How Air Purifiers Work
Many people swear by air purifiers, claiming they work wonders for their health, plants, and house. But to anyone who has never used one before, it’s easy to be skeptical about the many benefits you hear about purifiers. Do they really work as well as we’re told? Do they even work at all? Whether you’re just a little unsure about the benefits, or a complete skeptic, let’s take a look at the science behind air purifiers. By finding out just a little bit more about them, you might just realize they’re worth having around.
Why Use An Air Purifier?
The reasons for using an air purifier are multitudinous, at least to some people. As homes use artificial heating for warmth and air conditioners for cooling, the resulting air isn’t as pure as you might expect it. Poor ventilation and fluctuating temperatures are one of the main reasons for damp development in homes, which is why it’s usually most often in bathrooms where steam can’t ventilate efficiently. In an attempt to improve the air quality of their home, many people choose to use an air purifier which claims to remove moisture from the air.

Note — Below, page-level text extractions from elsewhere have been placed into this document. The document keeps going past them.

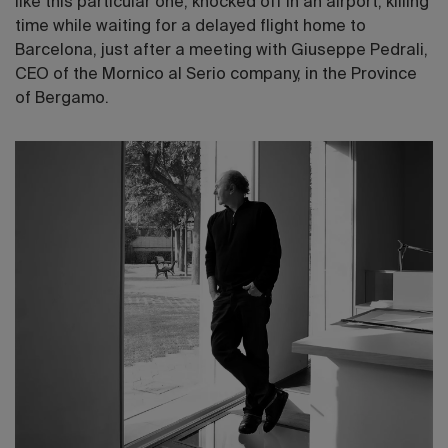
like this particular one, knocked off in an airport, killing
time while waiting for a delayed flight home to
Barcelona, just after a meeting with Giuseppe Pedrali,
CEO of the Mornico al Serio company, in the Province
of Bergamo.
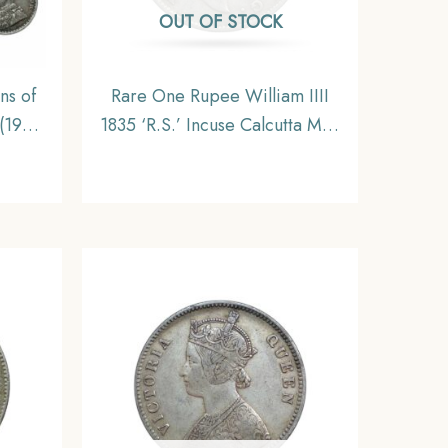
OUT OF STOCK
ns of
Rare One Rupee William IIII
(1912-
1835 ‘R.S.’ Incuse Calcutta Mint
s, 5.8
Silver Coin, British India
ritish
Uniform Coinage, Collectible
e,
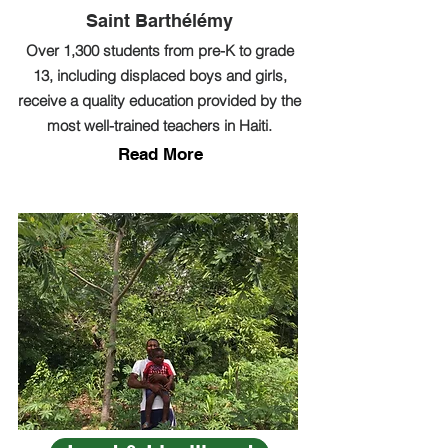
Saint Barthélémy
Over 1,300 students from pre-K to grade
13, including displaced boys and girls,
receive a quality education provided by the
most well-trained teachers in Haiti.
Read More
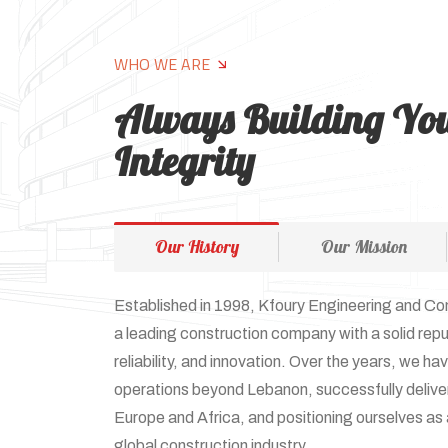
WHO WE ARE
Always Building Yo
Integrity
Our History
Our Mission
Established in 1998, Kfoury Engineering and Co
a leading construction company with a solid repu
reliability, and innovation. Over the years, we h
operations beyond Lebanon, successfully delive
Europe and Africa, and positioning ourselves as a
global construction industry.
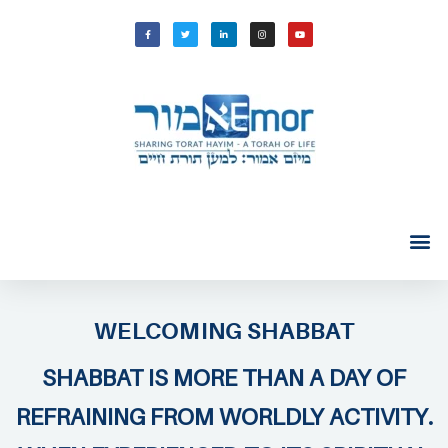
WELCOMING SHABBAT
SHABBAT IS MORE THAN A DAY OF
REFRAINING FROM WORLDLY ACTIVITY.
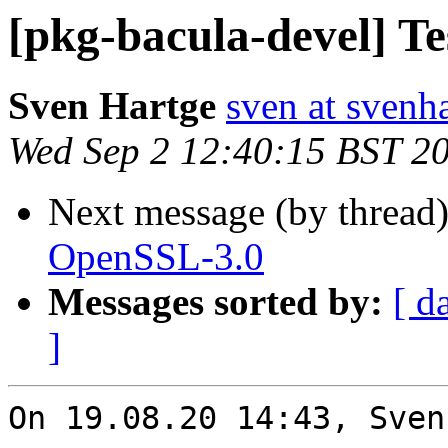
[pkg-bacula-devel] T
Sven Hartge
sven at svenh
Wed Sep 2 12:40:15 BST 2
Next message (by thread
OpenSSL-3.0
Messages sorted by:
[ d
]
On 19.08.20 14:43, Sven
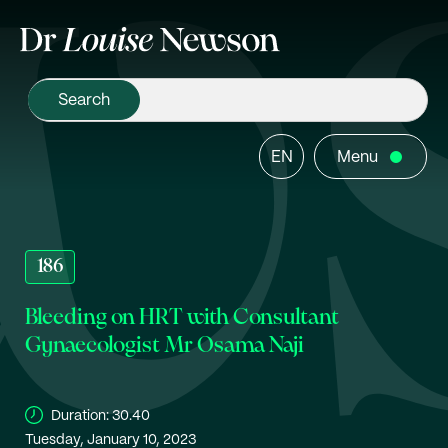
EN
Menu
186
Bleeding on HRT with Consultant
Gynaecologist Mr Osama Naji
Duration:
30.40
Tuesday, January 10, 2023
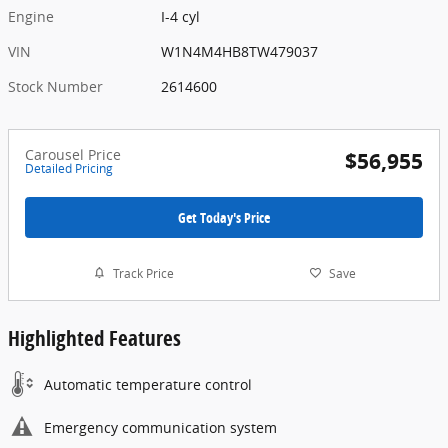
Engine
I-4 cyl
VIN
W1N4M4HB8TW479037
Stock Number
2614600
Carousel Price
$56,955
Detailed Pricing
Get Today's Price
Track Price
Save
Highlighted Features
Automatic temperature control
Emergency communication system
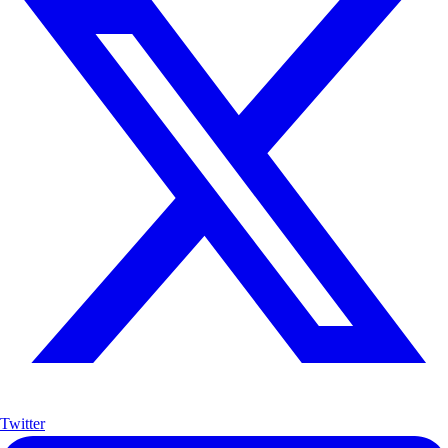
Twitter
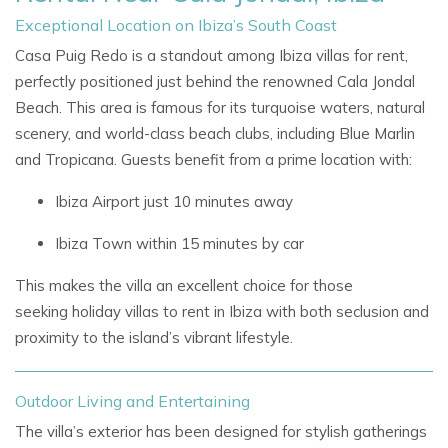
Exceptional Location on Ibiza’s South Coast
Casa Puig Redo is a standout among
Ibiza villas for rent,
perfectly positioned just behind the renowned
Cala Jondal
Beach. This area is famous for its turquoise waters, natural
scenery, and world-class beach clubs, including Blue Marlin
and Tropicana. Guests benefit from a prime location with:
Ibiza Airport just 10 minutes away
Ibiza Town within 15 minutes by car
This makes the villa an excellent choice for those
seeking
holiday villas to rent in Ibiza
with both seclusion and
proximity to the island’s vibrant lifestyle.
Outdoor Living and Entertaining
The villa’s exterior has been designed for stylish gatherings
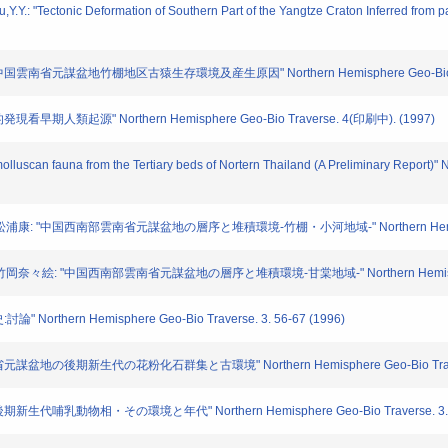
iu,Y.Y.: "Tectonic Deformation of Southern Part of the Yangtze Craton Inferred fr
雲南省元謀盆地竹棚地区古猿生存環境及産生原因" Northern Hemisphere Geo-Bio Trav
早期人類起源" Northern Hemisphere Geo-Bio Traverse. 4(印刷中). (1997)
 molluscan fauna from the Tertiary beds of Nortern Thailand (A Preliminary Repor
: "中国西南部雲南省元謀盆地の層序と堆積環境-竹棚・小河地域-" Northern Hemisphere Geo
絵: "中国西南部雲南省元謀盆地の層序と堆積環境-甘棠地域-" Northern Hemisphere Geo-
rthern Hemisphere Geo-Bio Traverse. 3. 56-67 (1996)
盆地の後期新生代の花粉化石群集と古環境" Northern Hemisphere Geo-Bio Traverse.
生代哺乳動物相・その環境と年代" Northern Hemisphere Geo-Bio Traverse. 3. 85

Removing moisture in the air is essential to prevent mold from developing on internal walls, but it’s also essential for your health. In particularly humid climates, allergies can be exacerbated among some individuals and health problems (particularly those relating to the throat or lungs) can deteriorate. So, if an air purifier reduces moisture in the air then perhaps it really is beneficial to people’s health and home. Let’s take a closer look.
What Does Science Say?
In general, science shows that air purifiers have the potential to do great things for an individual’s health and home. However, this depends on the specific manufacturer and the quality of the device. While cheap, poorly designed purifiers may not do much to improve health, there are several features to be aware of that prove a device is worth its money and is capable of truly improving your air quality and health.
- HEPA Filters – HEPA filters are a common feature of air purifiers as they have become an industry standard since purifiers became popular a few decades ago. The HEPA filter has been proven to filter up to 99.97% of air particles, giving you continuously cleaner air to breathe.

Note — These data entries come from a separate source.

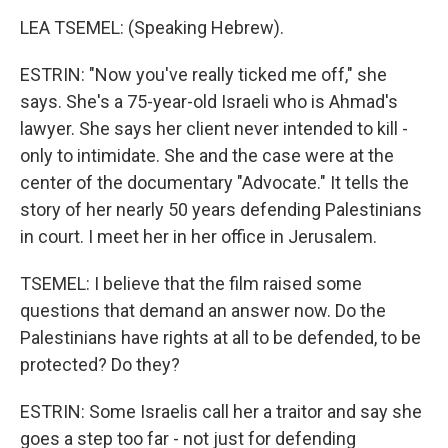
LEA TSEMEL: (Speaking Hebrew).
ESTRIN: "Now you've really ticked me off," she
says. She's a 75-year-old Israeli who is Ahmad's
lawyer. She says her client never intended to kill -
only to intimidate. She and the case were at the
center of the documentary "Advocate." It tells the
story of her nearly 50 years defending Palestinians
in court. I meet her in her office in Jerusalem.
TSEMEL: I believe that the film raised some
questions that demand an answer now. Do the
Palestinians have rights at all to be defended, to be
protected? Do they?
ESTRIN: Some Israelis call her a traitor and say she
goes a step too far - not just for defending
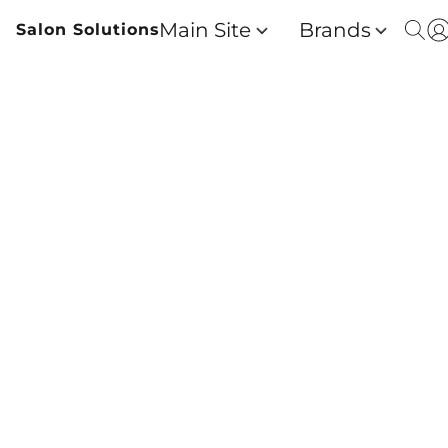
Main Site
Brands
Salon Solutions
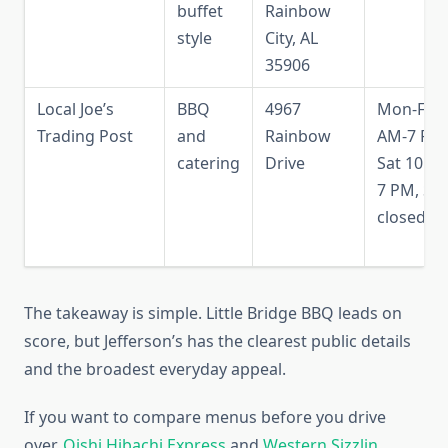
buffet
Rainbow
style
City, AL
35906
Local Joe’s
BBQ
4967
Mon-Fri 
Trading Post
and
Rainbow
AM-7 PM
catering
Drive
Sat 10 A
7 PM, Su
closed
The takeaway is simple. Little Bridge BBQ leads on
score, but Jefferson’s has the clearest public details
and the broadest everyday appeal.
If you want to compare menus before you drive
over,
Oishi Hibachi Express
and
Western Sizzlin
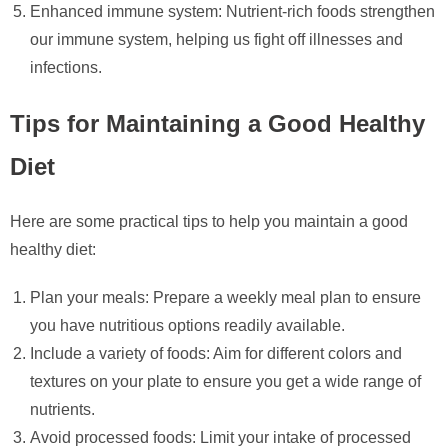
Enhanced immune system: Nutrient-rich foods strengthen
our immune system, helping us fight off illnesses and
infections.
Tips for Maintaining a Good Healthy
Diet
Here are some practical tips to help you maintain a good
healthy diet:
Plan your meals: Prepare a weekly meal plan to ensure
you have nutritious options readily available.
Include a variety of foods: Aim for different colors and
textures on your plate to ensure you get a wide range of
nutrients.
Avoid processed foods: Limit your intake of processed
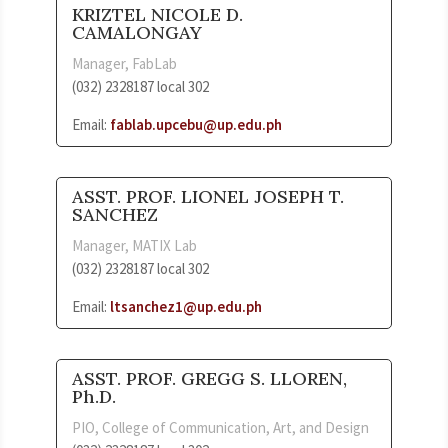
KRIZTEL NICOLE D.
CAMALONGAY
Manager, FabLab
(032) 2328187 local 302
Email:
fablab.upcebu@up.edu.ph
ASST. PROF. LIONEL JOSEPH T.
SANCHEZ
Manager, MATIX Lab
(032) 2328187 local 302
Email:
ltsanchez1@up.edu.ph
ASST. PROF. GREGG S. LLOREN,
Ph.D.
PIO, College of Communication, Art, and Design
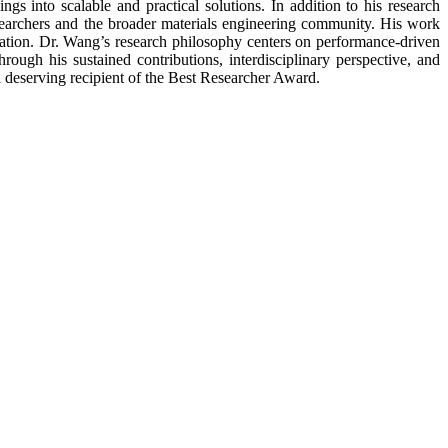
ngs into scalable and practical solutions. In addition to his research
esearchers and the broader materials engineering community. His work
lication. Dr. Wang’s research philosophy centers on performance-driven
rough his sustained contributions, interdisciplinary perspective, and
a deserving recipient of the Best Researcher Award.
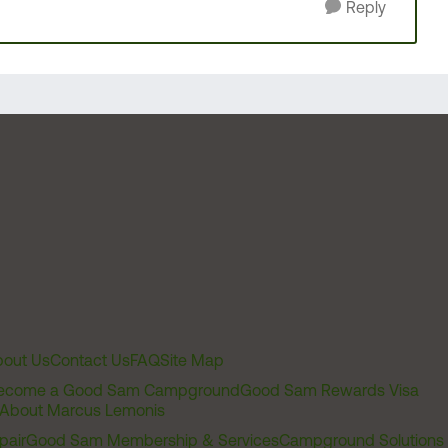
Reply
out Us
Contact Us
FAQ
Site Map
ecome a Good Sam Campground
Good Sam Rewards Visa
About Marcus Lemonis
pair
Good Sam Membership & Services
Campground Solutions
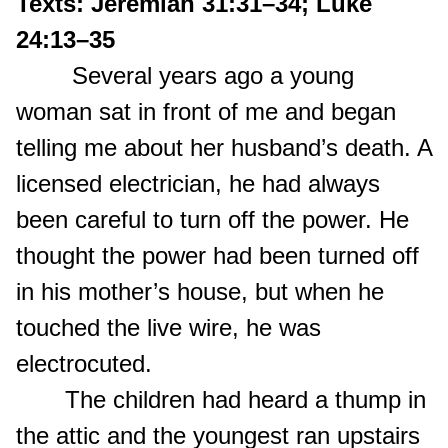
Texts: Jeremiah 31:31–34; Luke
24:13–35
Several years ago a young
woman sat in front of me and began
telling me about her husband’s death. A
licensed electrician, he had always
been careful to turn off the power. He
thought the power had been turned off
in his mother’s house, but when he
touched the live wire, he was
electrocuted.
The children had heard a thump in
the attic and the youngest ran upstairs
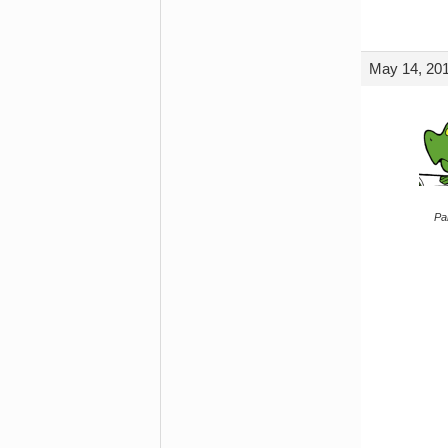
May 14, 201
Par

- Activated Carbon – In areas with odors, gas, or VOCs (volatile air compounds), it’s worth checking that your air purifier uses activated carbon. When air passes through the carbon (usually packaged in a flat sheet or bed), the harmful chemicals are absorbed by pores on the carbon’s surface, removing them from the air we breathe. While this might seem like it’s only necessary for rooms like the kitchen or garage where fumes are most common, it’s an important feature no matter where you place your device. This is because VOCs can be found in the air wherever harsh chemicals are present such as nail polish, chemical cleaners, paint fumes, or other regular household items.
- Avoid Air Ionizers – Ionizing air purifiers send out ions that attract pollution particles which in turn make them leave the air and attach to walls, ceilings, or other surfaces. While ionizers do, in theory, remove pollutants from the air, the pollutant particles always end up attaching to surfaces including your airways! These devices also produce ozone which can build to harmful levels when used indoors, even with moderate use.
Can An Air Purifier Be Too Big For A Room? Can It Be Too Small?
The common size related issue with air purifiers isn’t usually that they’re too big. In fact, complaints are more likely to be about them being too small. Realistically, the only way an air purifier could be too large is if the machine itself takes up too much space in your room. However, with so many models available in plenty of shapes and sizes, you’re guaranteed to find a small yet mighty air purifier for small rooms. Air purifiers for large rooms, on the other hand, present a slightly more complex issue. You’ll need to check the recommended room size for your air purifier to ensure it works at optimal efficiency otherwise it may under/overwork.
Smart Home Technology
As technology continues to evolve, regular devices are continually being updated with the latest smart technology – and purifiers are no exception. A smart air purifier works much like any other smart device, using wireless technology which allows it to be connected and controlled by another smart device. As smart home technology is expanding and smart refrigerators, heaters, and doorbells are now easily commercially available, it’s no surprise that purifiers have joined the crowd. With a smart air conditioner, you can control the device from your phone or tablet, choose or adjust specific settings or even set your device on a timer to switch on or off regularly throughout the day.
Adding an air purifier is a good idea for a few simple reasons, so long as you choose a high-quality device with a HEPA filter and/or activated charcoal. Not only will a purifier prevent mold, but it’ll also help protect you from allergens and pollutants in the air.